Mogę Ci mówić na "ty"? - Can I talk to you informally - it's an informal question.

Or you can propose:
Przejdźmy lepiej na "ty". - Let's change to informal.

Correct me, if I'm wrong
Michał


----------



## Cognitivist-to-become

I would say: "czy możemy sobie mówić po imieniu?" (can we address each other by our first names?)
or simply: "przejdźmy na ty" (let's switch into "ty")
in these two cases you not only ask for permission but also give the same permission to your interlocutor.
Of course, your suggestion is fully understandable


----------



## Brian P

Dziękuję barzo miły kolegi!


----------



## Cognitivist-to-become

To tell you the truth, I am rather "miła koleżanka" 
You're welcome


----------



## Thomas1

Cognitivist-to-become said:


> I would say: "czy możemy sobie mówić po imieniu?" (can we address each other by our first names?)
> [...]


I like this suggestion. 
As my proposal I offer:
_Może moglibyśmy sobie mówić po imieniu?_
Perhaps, we could call each other by name?

Thomas


----------



## mcibor

Brian P said:


> Dziękuję barzo miły kolegi!



Dziękuję bar*d*zo miły koleg*o*! (kolega nominative -> kolego vocative)
or
Dziękuję bardzo miłemu koledze (in dative)

For ladies:
Dziękuję bar*d*zo miła koleżanko! (kolega nominative -> kolego vocative)
 or
 Dziękuję bardzo miłej koleżance (in dative)


----------



## Brian P

By _Dziękuję bardzo miły kolegi!_ I wanted to say "Thank you dear friend*s*" in the plural.  So what is the second person plural vocative in this phrase?

Wasz polski język napewno mnie zabi!

Brian


----------



## Thomas1

Brian P said:


> By _Dziękuję bardzo miły kolegi!_ I wanted to say "Thank you dear friend*s*" in the plural.

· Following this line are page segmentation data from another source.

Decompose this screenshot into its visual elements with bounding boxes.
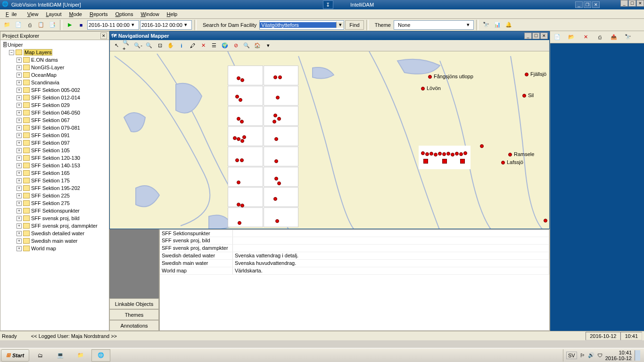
table-row[interactable]: World mapVärldskarta. [160,267,549,275]
tool-btn-1[interactable]: 📁 [2,20,12,30]
find-button[interactable]: Find [345,20,363,30]
menu-view[interactable]: View [25,10,41,18]
task-item[interactable]: 📁 [71,349,90,362]
tree[interactable]: 🗄 Uniper − Map Layers +E.ON dams+NonGIS-… [0,40,109,330]
tree-item[interactable]: +NonGIS-Layer [1,64,108,71]
tree-item[interactable]: +SFF Sektion 140-153 [1,162,108,169]
tree-item[interactable]: +SFF Sektion 175 [1,177,108,184]
tree-item[interactable]: +SFF Sektion 120-130 [1,154,108,162]
tree-item[interactable]: +SFF svensk proj, bild [1,214,108,222]
show-desktop[interactable] [635,350,640,361]
tree-item[interactable]: +E.ON dams [1,56,108,64]
expand-icon[interactable]: + [17,246,22,251]
task-item-intellidam[interactable]: 🌐 [91,349,110,362]
lang-indicator[interactable]: SV [566,352,577,359]
tray-flag-icon[interactable]: 🏳 [580,353,585,358]
export-icon[interactable]: 📤 [609,32,619,42]
anchor-icon[interactable]: ↧ [323,0,333,9]
task-item[interactable]: 🗂 [31,349,50,362]
expand-icon[interactable]: + [17,73,22,78]
expand-icon[interactable]: + [17,103,22,108]
zoom-out-icon[interactable]: 🔍- [133,41,143,51]
open-icon[interactable]: 📂 [566,32,577,42]
expand-icon[interactable]: + [17,193,22,198]
tree-item[interactable]: +SFF Sektion 091 [1,132,108,139]
bell-icon[interactable]: 🔔 [504,20,514,30]
outer-maximize-button[interactable]: ☐ [628,0,636,7]
menu-help[interactable]: Help [164,10,181,18]
project-explorer-close[interactable]: ✕ [100,33,107,39]
dam-marker[interactable] [525,73,528,76]
menu-layout[interactable]: Layout [43,10,64,18]
dam-marker[interactable] [480,144,484,148]
expand-icon[interactable]: + [17,208,22,214]
outer-close-button[interactable]: ✕ [636,0,644,7]
table-row[interactable]: Swedish detailed waterSvenska vattendrag… [160,252,549,260]
dam-marker[interactable] [508,153,512,156]
tree-item[interactable]: +SFF Sektion 195-202 [1,184,108,192]
expand-icon[interactable]: + [17,239,22,244]
expand-icon[interactable]: + [17,178,22,183]
tray-icon[interactable]: 🛡 [597,353,603,358]
tree-item[interactable]: +SFF Sektion 165 [1,169,108,177]
delete-icon[interactable]: ✕ [198,41,208,51]
home-icon[interactable]: 🏠 [252,41,263,51]
dropdown-icon[interactable]: ▾ [263,41,273,51]
play-button[interactable]: ▶ [65,20,75,30]
new-icon[interactable]: 📄 [552,32,562,42]
zoom-fit-icon[interactable]: ⊡ [155,41,165,51]
menu-mode[interactable]: Mode [66,10,85,18]
tree-root[interactable]: 🗄 Uniper [1,41,108,49]
expand-icon[interactable]: + [17,201,22,206]
expand-icon[interactable]: + [17,110,22,115]
pointer-icon[interactable]: ↖ [111,41,122,51]
date-to-input[interactable]: 2016-10-12 00:00▾ [140,20,192,30]
map-close[interactable]: ✕ [540,33,548,39]
tool-btn-2[interactable]: 📄 [13,20,24,30]
tree-item[interactable]: +SFF Sektionspunkter [1,207,108,214]
table-row[interactable]: SFF svensk proj, dammpkter [160,245,549,252]
expand-icon[interactable]: + [17,133,22,138]
tree-item[interactable]: +SFF Sektion 275 [1,199,108,207]
tree-item[interactable]: +SFF Sektion 067 [1,116,108,124]
outer-minimize-button[interactable]: _ [620,0,628,7]
tree-folder-maplayers[interactable]: − Map Layers [1,49,108,56]
expand-icon[interactable]: + [17,65,22,70]
tree-item[interactable]: +Swedish detailed water [1,230,108,237]
tool-btn-5[interactable]: 📑 [47,20,58,30]
expand-icon[interactable]: + [17,125,22,131]
expand-icon[interactable]: + [17,171,22,176]
highlight-icon[interactable]: 🖍 [187,41,198,51]
layers-icon[interactable]: ☰ [209,41,219,51]
search-combo[interactable]: Västgöthyttefors ▾ [259,20,344,30]
info-icon[interactable]: i [176,41,187,51]
themes-button[interactable]: Themes [109,309,159,320]
expand-icon[interactable]: + [17,80,22,85]
find-icon[interactable]: 🔭 [623,32,633,42]
menu-reports[interactable]: Reports [87,10,111,18]
print-icon[interactable]: ⎙ [594,32,605,42]
tree-item[interactable]: +SFF Sektion 005-002 [1,86,108,94]
tray-icon[interactable]: 🔊 [588,352,594,358]
tree-item[interactable]: +Swedish main water [1,237,108,245]
globe-icon[interactable]: 🌍 [220,41,230,51]
data-table[interactable]: SFF SektionspunkterSFF svensk proj, bild… [159,229,550,331]
tree-item[interactable]: +Scandinavia [1,79,108,86]
expand-icon[interactable]: + [17,88,22,93]
dam-marker[interactable] [522,94,526,98]
stop-button[interactable]: ■ [76,20,86,30]
tree-item[interactable]: +SFF Sektion 029 [1,101,108,109]
tool-btn-4[interactable]: 📋 [36,20,46,30]
tool-btn-3[interactable]: ⎙ [25,20,35,30]
annotations-button[interactable]: Annotations [109,320,159,331]
chevron-down-icon[interactable]: ▾ [336,22,344,28]
map-canvas[interactable]: Fångsjöns utloppLövönFjällsjöSilRamseleL… [110,51,549,229]
menu-options[interactable]: Options [113,10,136,18]
dam-marker[interactable] [501,161,505,165]
zoom-rect-icon[interactable]: 🔍 [144,41,154,51]
menu-file[interactable]: File [3,10,23,18]
expand-icon[interactable]: + [17,231,22,236]
table-row[interactable]: SFF Sektionspunkter [160,230,549,237]
date-from-input[interactable]: 2016-10-11 00:00▾ [87,20,139,30]
expand-icon[interactable]: + [17,186,22,191]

So what is the second person plural vocative in this phrase?
> 
> Wasz polski język napewno mnie zabi!
> 
> Brian


Hello Brian,

In this case it would be: 
_Dziękuję Wam drodzy koledzy._
You can use it to males as well as to a mixed company. 

In case you addressed that to a female bunch it would be:
_Dziękuję Wam drogie koleżanki._


Tom

PS: there's also a mistake in your last sentence of your last post, what did you try to say by _zabi_?


----------



## Brian P

I wanted to say, "Your Polish language really kills me!" My Polish dictionary shows "to kill" as _zabić_


----------



## Thomas1

Brian P said:


> I wanted to say, "Your Polish language really kills me!" My Polish dictionary shows "to kill" as _zabić_


Yeah, this is a translation of _to kill_. _Napewno _would rather be used in the meaning of _surely_. In this context I would go for:
_Wasz polski język naprawdę mnie dobija!_

_Zabija _and _dobija _have common stem, but they have different meanings, I can see your problems here. 



Tom


----------



## Brian P

Dziękuję bardzo miły kolego, Tomie/Tomaszkie/Tomasie!

I'm going to the Italian and Spanish forums before I lose my mind!


----------



## Lady Albicocca

Brian P said:


> I wanted to say, "Your Polish language really kills me!" My Polish dictionary shows "to kill" as _zabić_


Then it's: "_zabije_".

Because zabić is actually za- (prefix) + bić, and all monosyllabic verbs ending with -ić, -yć, -uć are conjugated in the present (/future) tense with the following endings: -ję, -jesz, -je, -jemy, -jecie, -ją.

"Wasz język mnie zabije" would rather mean "your language _will_ kill me", perhaps?


----------



## Thomas1

Lady Albicocca said:


> Then it's: "_zabije_".





Lady Albicocca said:


> Because zabić is actually za- (prefix) + bić, and all monosyllabic verbs ending with -ić, -yć, -uć are conjugated in the present (/future) tense with the following endings: -ję, -jesz, -je, -jemy, -jecie, -ją.
> 
> "Wasz język mnie zabije" would rather mean "your language _will_ kill me", perhaps?


Right you are Lady Albicocca. 

One thing I'd question is that the desinences you gave are only for the future tense of the prefixed verbs (e.g. zabijać, dobijać), you are right about the monosyllabic ones. If you want to use them in the present, the following paradigm applies:
_-am_
_-asz_
_-a_
_-amy_
_-acie_
_-ają_
So the present tense of _kuć_:
_kuję_
_kujesz_
_kuje_
_kujemy_
_kujecie_
_kują_
You can use it with a future meaning, but if you want to stress futurity the version with the auxiliary is better.
The present tense of prefix + _kuć_ is:
_wkuwam_
_wkuwasz_
_wkuwa_
_wkuwamy_
_wkuwacie_
_wkuwają_

If you use the paradigm you gave then you change the tense for the future.

Bear in mind that there are also morphophonemic changes within some verbs.

Welcome to the forums, btw. 

Tom


PS: Brian, I hope I didn't discouraged you to learn Polish.  Just, imagine we (as the speakers of Slavic languages) have hard times with getting to grips with the phrasal verbs you use.


----------



## Brian P

Thomas1 said:


> PS: Brian, I hope I didn't discouraged you to from learning Polish.  Just, imagine we (as the speakers of Slavic languages) have hard times with getting to grips with the phrasal verbs you use.


 
A few small corrections, Tom.

Zawsze twoj kolega,

Brian


----------